Never before have people recorded more information about their lives than today. Researchers from Würzburg and Tübingen are investigating the positive and negative consequences this could have.
Just a hundred years ago, most people had – at most – a few photos of themselves and their family. What a difference to today, when we can easily capture every important and unimportant moment – from our child’s first step to a visit to a restaurant with friends to a holiday photo on the beach. And of course, the documentation of our lives doesn’t end there. Just think of the countless emails and WhatsApp messages we write every day, the experiences we share with others via social media or the data we record on our smartwatches.
“One can have very different intuitions about how this increased density of recorded life episodes should be evaluated,” explains Dr Fabian Hutmacher, a researcher at the Chair of Psychology of Communication and New Media at Julius-Maximilians-Universität (JMU) Würzburg in Bavaria, Germany. “Some people hope, for example, that we will be able to compensate the weaknesses and to reduce the distortions of human memory in this way. Others are concerned that it will rather create new potential for surveillance and undermining our privacy.”
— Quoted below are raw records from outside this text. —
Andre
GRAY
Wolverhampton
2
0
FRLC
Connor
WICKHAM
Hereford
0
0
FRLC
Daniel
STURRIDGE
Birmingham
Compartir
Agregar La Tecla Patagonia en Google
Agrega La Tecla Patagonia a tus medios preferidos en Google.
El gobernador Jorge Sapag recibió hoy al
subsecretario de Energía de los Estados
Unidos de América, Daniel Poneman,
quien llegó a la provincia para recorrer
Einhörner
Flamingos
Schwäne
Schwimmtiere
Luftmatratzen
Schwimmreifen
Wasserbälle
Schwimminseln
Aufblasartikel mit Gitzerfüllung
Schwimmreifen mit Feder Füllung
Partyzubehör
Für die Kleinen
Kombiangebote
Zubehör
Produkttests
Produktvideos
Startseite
As it is so often the case, things are not simply black and white, but require a closer look, says Hutmacher. Together with JMU Professor Markus Appel and Professor Stephan Schwan from the Leibniz-Institut für Wissensmedien Tübingen, he has published an article on autobiographical remembering in the digital age in the renowned journal Psychological Inquiry. The article is intended to provide orientation in this still largely unexplored field of inquiry.
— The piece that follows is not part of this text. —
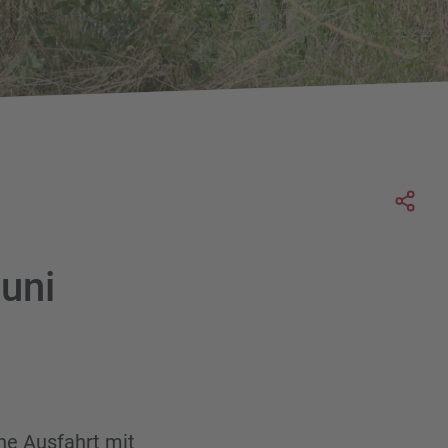
Soc
Juni
ne Ausfahrt mit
Autobiographical Remembering – a Constant Interplay with the Environment
The fact that we draw on resources outside our own minds when remembering past events is not an invention of the digital age, but a constant in human history. Already thousands of years ago, people left behind cave paintings and established traditions for the oral transmission of knowledge. And if you’re trying to remember your last birthday, for example, you can of course not only use your smartphone, but also look in your paper diary – if you keep one – or ask guests who were at the party.
“What sets digital resources apart from these other options, however, is not only the aforementioned increased density of recorded life episodes, but also the fact that these digital resources create a searchable database consisting of a combination of different media sources that can often be accessed anywhere at any time,” explains Fabian Hutmacher. “Digital resources do not just provide a passive storage, but also make it possible – using artificial intelligence, for example – to adjust and rearrange recordings in order to create, among others, digital vacation or wedding albums. This can have a profound impact on how we view past experiences,” adds Professor Stephan Schwan, who leads the Realistic Depictions Lab at the Leibniz-Institut für Wissensmedien in Tübingen.
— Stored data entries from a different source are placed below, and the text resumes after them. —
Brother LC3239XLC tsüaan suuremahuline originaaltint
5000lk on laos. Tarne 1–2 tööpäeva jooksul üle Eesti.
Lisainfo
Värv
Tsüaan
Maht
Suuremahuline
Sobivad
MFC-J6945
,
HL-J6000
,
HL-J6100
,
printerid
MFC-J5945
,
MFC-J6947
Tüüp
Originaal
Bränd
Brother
But that’s not all: Different digital resources are suited for different purposes. For example, quantitative data, such as tracking running distances, heart rate, and sleep cycles, seems particularly suitable for discovering long-term behavioural trends. Other data such as photos and videos, on the other hand, are more likely to be used when it comes to reminiscing or reflecting on past events.
A Look into the Crystal Ball: What Does the Future Hold?
The increased use of digital data for autobiographical remembering could have both desirable and undesirable consequences in numerous fields of application. For example, there are hopes that digital resources could be used to support people with memory difficulties and dementia in their everyday lives. Similarly, digital recordings could also help to preserve memories that are important to our collective memory, as in the case of witnesses to the Shoah. “The range of digital ways of remembering is becoming broader, just think of virtual and augmented realities,” adds Stephan Schwan.
At the same time, digital data also offer the possibility of manipulation: Arguably, deepfakes could not only play a role with respect to political actors and events, but also with respect to memories about our own lives. “In most cases, we don’t have enough reliable data to draw definite conclusions regarding opportunities and risks yet,” summarises Fabian Hutmacher. “Autobiographical memories are an important part of what makes us human. This makes further research in the coming years all the more important.”
In future studies, Fabian Hutmacher would like to investigate the subtleties of the interplay between recorded data and the memories stored in our minds in even greater detail. The question of how the recorded data can be used and organised in such a way that it helps people to remember their past is also particularly important to him. The Young Academy of the Bavarian Academy of Sciences and Humanities, to which Fabian Hutmacher was admitted at the beginning of 2024, is funding his research.
Publication
Hutmacher, F., Appel, M., & Schwan, S. (2024). Understanding autobiographical memory in the digital age: The AMEDIA-model. Psychological Inquiry, 35(2), 83-105.